EXERCISE OBJECTIVE: Could you output each line below exactly as it appears, excluding any pictures?

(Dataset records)

══════════

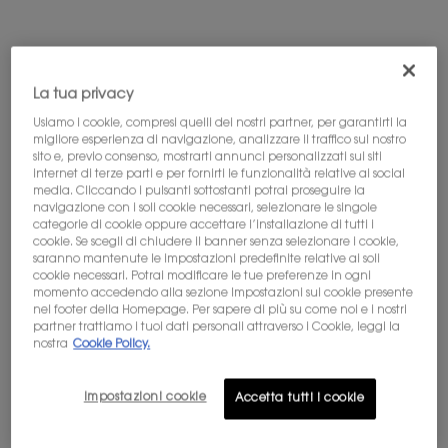
pagamento.
La tua privacy
PDP Tabs
DESCRIZIONE
Usiamo i cookie, compresi quelli dei nostri partner, per garantirti la
migliore esperienza di navigazione, analizzare il traffico sul nostro
Le lunghe giornate e le notti insonni ti fanno sembrare gli
sito e, previo consenso, mostrarti annunci personalizzati sui siti
occhi stanchi e spenti? Rinnova il tuo contorno occhi con
internet di terze parti e per fornirti le funzionalità relative ai social
Eye Reboot Cream, la tua dose quotidiana di
media. Cliccando i pulsanti sottostanti potrai proseguire la
rivitalizzazione degli occhi di Yves Saint Laurent Beauty.
navigazione con i soli cookie necessari, selezionare le singole
categorie di cookie oppure accettare l’installazione di tutti i
Alimentata da Moonlight Cactus Flower, Caffeina e
cookie. Se scegli di chiudere il banner senza selezionare i cookie,
Vitamine Cg & B3, questa crema trasformativa per gli occhi
saranno mantenute le impostazioni predefinite relative ai soli
si scioglie senza sforzo nella pelle. Immediatamente*, il
cookie necessari. Potrai modificare le tue preferenze in ogni
momento accedendo alla sezione Impostazioni sui cookie presente
contorno degli occhi si smussa visibilmente; Già la prima
nel footer della Homepage. Per sapere di più su come noi e i nostri
mattina*, la luminosità è visibilmente aumentata e le linee
partner trattiamo i tuoi dati personali attraverso i Cookie, leggi la
sottili appaiono ridotte dopo l'applicazione. Giorno dopo
nostra
Cookie Policy.
giorno*, rivela un aspetto visibilmente più aperto, luminoso
e giovanile. Applica la mattina e la sera.
Impostazioni cookie
Accetta tutti i cookie
*Test ai consumatori su 254 donne asiatiche e 106 donne
caucasiche.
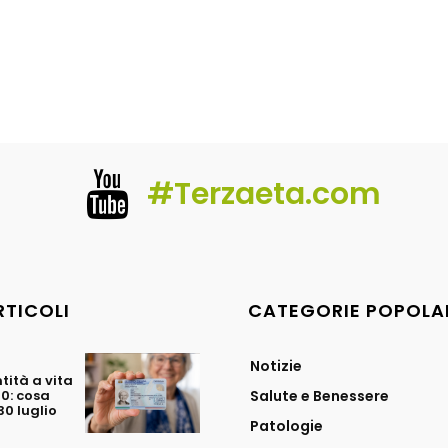
#Terzaeta.com
RTICOLI
CATEGORIE POPOLA
Notizie
tità a vita
70: cosa
Salute e Benessere
0 luglio
Patologie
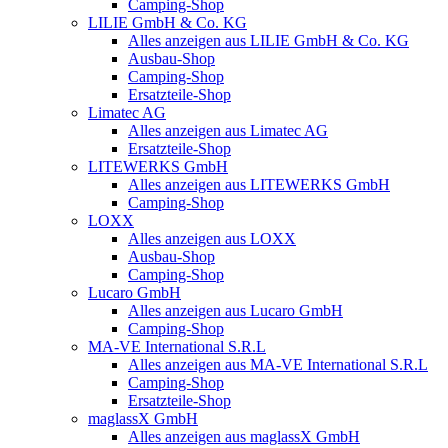
Camping-Shop
LILIE GmbH & Co. KG
Alles anzeigen aus LILIE GmbH & Co. KG
Ausbau-Shop
Camping-Shop
Ersatzteile-Shop
Limatec AG
Alles anzeigen aus Limatec AG
Ersatzteile-Shop
LITEWERKS GmbH
Alles anzeigen aus LITEWERKS GmbH
Camping-Shop
LOXX
Alles anzeigen aus LOXX
Ausbau-Shop
Camping-Shop
Lucaro GmbH
Alles anzeigen aus Lucaro GmbH
Camping-Shop
MA-VE International S.R.L
Alles anzeigen aus MA-VE International S.R.L
Camping-Shop
Ersatzteile-Shop
maglassX GmbH
Alles anzeigen aus maglassX GmbH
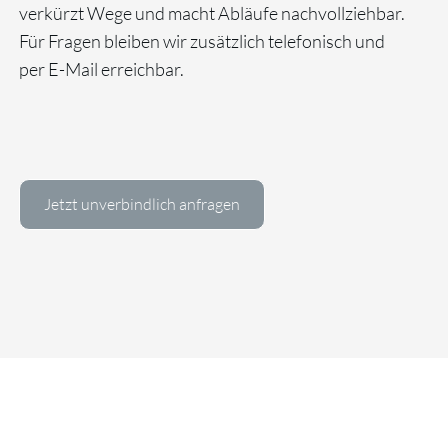
verkürzt Wege und macht Abläufe nachvollziehbar.
Für Fragen bleiben wir zusätzlich telefonisch und
per E-Mail erreichbar.
Jetzt unverbindlich anfragen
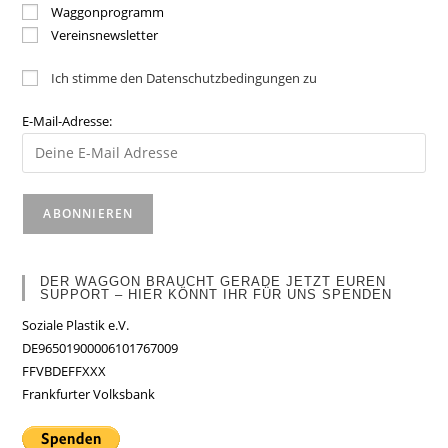
Waggonprogramm
Vereinsnewsletter
Ich stimme den Datenschutzbedingungen zu
E-Mail-Adresse:
DER WAGGON BRAUCHT GERADE JETZT EUREN
SUPPORT – HIER KÖNNT IHR FÜR UNS SPENDEN
Soziale Plastik e.V.
DE96501900006101767009
FFVBDEFFXXX
Frankfurter Volksbank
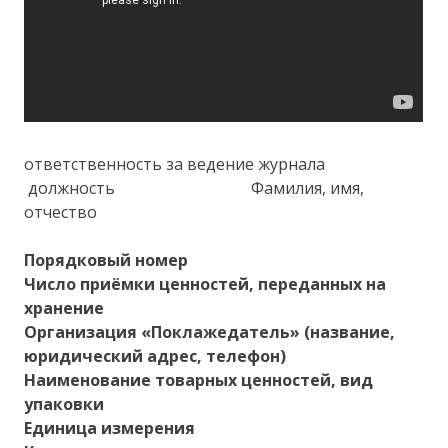
ответственность за ведение журнала
должность Фамилия, имя,
отчество
Порядковый номер
Число приёмки ценностей, переданных на
хранение
Организация «Поклажедатель» (название,
юридический адрес, телефон)
Наименование товарных ценностей, вид
упаковки
Единица измерения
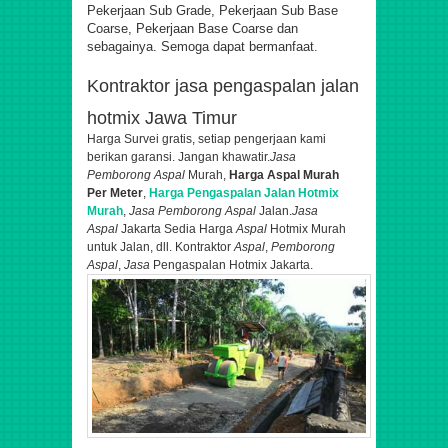
Pekerjaan Sub Grade, Pekerjaan Sub Base
Coarse, Pekerjaan Base Coarse dan
sebagainya. Semoga dapat bermanfaat.
Kontraktor jasa pengaspalan jalan
hotmix Jawa Timur
Harga Survei gratis, setiap pengerjaan kami
berikan garansi. Jangan khawatir.
Jasa
Pemborong Aspal
Murah,
Harga Aspal Murah
Per Meter
,
Harga Pengaspalan Jalan Hotmix
Murah
,
Jasa Pemborong Aspal
Jalan.
Jasa
Aspal
Jakarta Sedia Harga
Aspal
Hotmix Murah
untuk Jalan, dll. Kontraktor
Aspal
,
Pemborong
Aspal
,
Jasa
Pengaspalan Hotmix Jakarta.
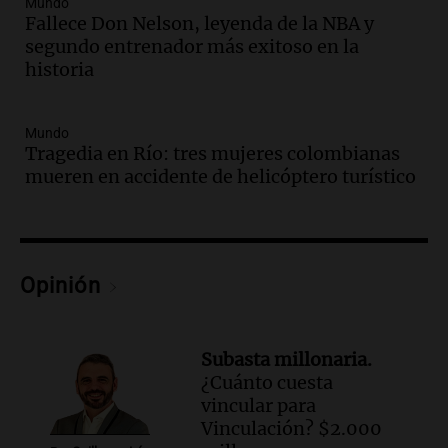
Mundo
que la justicia social viene siendo
Fallece Don Nelson, leyenda de la NBA y
“despreciada y burlada”
segundo entrenador más exitoso en la
Santa Misa
historia
Episodios
Audio.
La Bulaya se prepara para el cierre
Mundo
de su gran muestra anual con la
Tragedia en Río: tres mujeres colombianas
participación de miles de visitantes
mueren en accidente de helicóptero turístico
Panorama Federal
Episodios
Audio.
El Senado de Santa Fe aprueba
Ley de Emergencia Hídrica ante el
fenómeno del Niño
Opinión
Panorama Federal
Episodios
Audio.
Una mujer de 40 años muere en
Subasta millonaria.
un accidente en la Ruta 321 cerca de
¿Cuánto cuesta
García Fernández
vincular para
Panorama Federal
Vinculación? $2.000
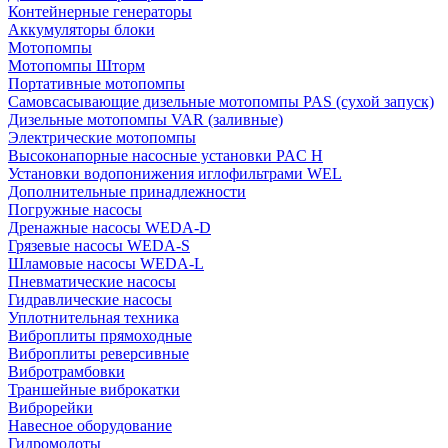
Контейнерные генераторы
Аккумуляторы блоки
Мотопомпы
Мотопомпы Шторм
Портативные мотопомпы
Самовсасывающие дизельные мотопомпы PAS (сухой запуск)
Дизельные мотопомпы VAR (заливные)
Электрические мотопомпы
Высоконапорные насосные установки PAC H
Установки водопонижения иглофильтрами WEL
Дополнительные принадлежности
Погружные насосы
Дренажные насосы WEDA-D
Грязевые насосы WEDA-S
Шламовые насосы WEDA-L
Пневматические насосы
Гидравлические насосы
Уплотнительная техника
Виброплиты прямоходные
Виброплиты реверсивные
Вибротрамбовки
Траншейные виброкатки
Виброрейки
Навесное оборудование
Гидромолоты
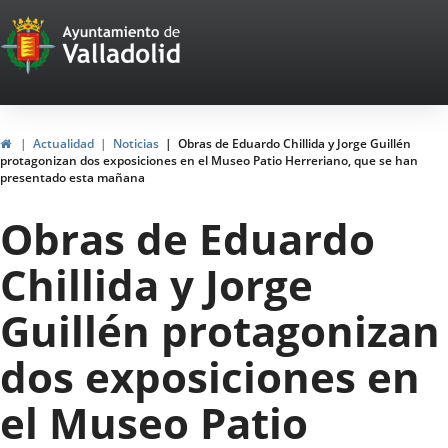
Portal
Saltar al contenido
Web
del
Ayuntamiento
Inicio
Actualidad
Noticias
Obras de Eduardo Chillida y Jorge Guillén
protagonizan dos exposiciones en el Museo Patio Herreriano, que se han
de
presentado esta mañana
Valladolid
Obras de Eduardo
Chillida y Jorge
Guillén protagonizan
dos exposiciones en
el Museo Patio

══════════

THE ANSWER:
pagamento.
La tua privacy
PDP Tabs
DESCRIZIONE
Usiamo i cookie, compresi quelli dei nostri partner, per garantirti la
migliore esperienza di navigazione, analizzare il traffico sul nostro
Le lunghe giornate e le notti insonni ti fanno sembrare gli
sito e, previo consenso, mostrarti annunci personalizzati sui siti
occhi stanchi e spenti? Rinnova il tuo contorno occhi con
internet di terze parti e per fornirti le funzionalità relative ai social
Eye Reboot Cream, la tua dose quotidiana di
media. Cliccando i pulsanti sottostanti potrai proseguire la
rivitalizzazione degli occhi di Yves Saint Laurent Beauty.
navigazione con i soli cookie necessari, selezionare le singole
categorie di cookie oppure accettare l’installazione di tutti i
Alimentata da Moonlight Cactus Flower, Caffeina e
cookie. Se scegli di chiudere il banner senza selezionare i cookie,
Vitamine Cg & B3, questa crema trasformativa per gli occhi
saranno mantenute le impostazioni predefinite relative ai soli
si scioglie senza sforzo nella pelle. Immediatamente*, il
cookie necessari. Potrai modificare le tue preferenze in ogni
momento accedendo alla sezione Impostazioni sui cookie presente
contorno degli occhi si smussa visibilmente; Già la prima
nel footer della Homepage. Per sapere di più su come noi e i nostri
mattina*, la luminosità è visibilmente aumentata e le linee
partner trattiamo i tuoi dati personali attraverso i Cookie, leggi la
sottili appaiono ridotte dopo l'applicazione. Giorno dopo
nostra
Cookie Policy.
giorno*, rivela un aspetto visibilmente più aperto, luminoso
e giovanile. Applica la mattina e la sera.
Impostazioni cookie
Accetta tutti i cookie
*Test ai consumatori su 254 donne asiatiche e 106 donne
caucasiche.
#Terzaeta.com
RTICOLI
CATEGORIE POPOLA
Notizie
tità a vita
70: cosa
Salute e Benessere
0 luglio
Patologie
Camping-Shop
LILIE GmbH & Co. KG
Alles anzeigen aus LILIE GmbH & Co. KG
Ausbau-Shop
Camping-Shop
Ersatzteile-Shop
Limatec AG
Alles anzeigen aus Limatec AG
Ersatzteile-Shop
LITEWERKS GmbH
Alles anzeigen aus LITEWERKS GmbH
Camping-Shop
LOXX
Alles anzeigen aus LOXX
Ausbau-Shop
Camping-Shop
Lucaro GmbH
Alles anzeigen aus Lucaro GmbH
Camping-Shop
MA-VE International S.R.L
Alles anzeigen aus MA-VE International S.R.L
Camping-Shop
Ersatzteile-Shop
maglassX GmbH
Alles anzeigen aus maglassX GmbH
verkürzt Wege und macht Abläufe nachvollziehbar.
Für Fragen bleiben wir zusätzlich telefonisch und
per E-Mail erreichbar.
Jetzt unverbindlich anfragen
Waggonprogramm
Vereinsnewsletter
Ich stimme den Datenschutzbedingungen zu
E-Mail-Adresse:
DER WAGGON BRAUCHT GERADE JETZT EUREN
SUPPORT – HIER KÖNNT IHR FÜR UNS SPENDEN
Soziale Plastik e.V.
DE96501900006101767009
FFVBDEFFXXX
Frankfurter Volksbank
ответственность за ведение журнала
должность Фамилия, имя,
отчество
Порядковый номер
Число приёмки ценностей, переданных на
хранение
Организация «Поклажедатель» (название,
юридический адрес, телефон)
Наименование товарных ценностей, вид
упаковки
Единица измерения
Pekerjaan Sub Grade, Pekerjaan Sub Base
Coarse, Pekerjaan Base Coarse dan
sebagainya. Semoga dapat bermanfaat.
Kontraktor jasa pengaspalan jalan
hotmix Jawa Timur
Harga Survei gratis, setiap pengerjaan kami
berikan garansi. Jangan khawatir.
Jasa
Pemborong Aspal
Murah,
Harga Aspal Murah
Per Meter
,
Harga Pengaspalan Jalan Hotmix
Murah
,
Jasa Pemborong Aspal
Jalan.
Jasa
Aspal
Jakarta Sedia Harga
Aspal
Hotmix Murah
untuk Jalan, dll. Kontraktor
Aspal
,
Pemborong
Aspal
,
Jasa
Pengaspalan Hotmix Jakarta.
Mundo
que la justicia social viene siendo
Fallece Don Nelson, leyenda de la NBA y
“despreciada y burlada”
segundo entrenador más exitoso en la
Santa Misa
historia
Episodios
Audio.
La Bulaya se prepara para el cierre
Mundo
de su gran muestra anual con la
Tragedia en Río: tres mujeres colombianas
participación de miles de visitantes
mueren en accidente de helicóptero turístico
Panorama Federal
Episodios
Audio.
El Senado de Santa Fe aprueba
Ley de Emergencia Hídrica ante el
fenómeno del Niño
Opinión
Panorama Federal
Episodios
Audio.
Una mujer de 40 años muere en
Subasta millonaria.
un accidente en la Ruta 321 cerca de
¿Cuánto cuesta
García Fernández
vincular para
Panorama Federal
Vinculación? $2.000
Контейнерные генераторы
Аккумуляторы блоки
Мотопомпы
Мотопомпы Шторм
Портативные мотопомпы
Самовсасывающие дизельные мотопомпы PAS (сухой запуск)
Дизельные мотопомпы VAR (заливные)
Электрические мотопомпы
Высоконапорные насосные установки PAC H
Установки водопонижения иглофильтрами WEL
Дополнительные принадлежности
Погружные насосы
Дренажные насосы WEDA-D
Грязевые насосы WEDA-S
Шламовые насосы WEDA-L
Пневматические насосы
Гидравлические насосы
Уплотнительная техника
Виброплиты прямоходные
Виброплиты реверсивные
Вибротрамбовки
Траншейные виброкатки
Виброрейки
Навесное оборудование
Гидромолоты
Portal
Saltar al contenido
Web
del
Ayuntamiento
Inicio
Actualidad
Noticias
Obras de Eduardo Chillida y Jorge Guillén
protagonizan dos exposiciones en el Museo Patio Herreriano, que se han
de
presentado esta mañana
Valladolid
Obras de Eduardo
Chillida y Jorge
Guillén protagonizan
dos exposiciones en
el Museo Patio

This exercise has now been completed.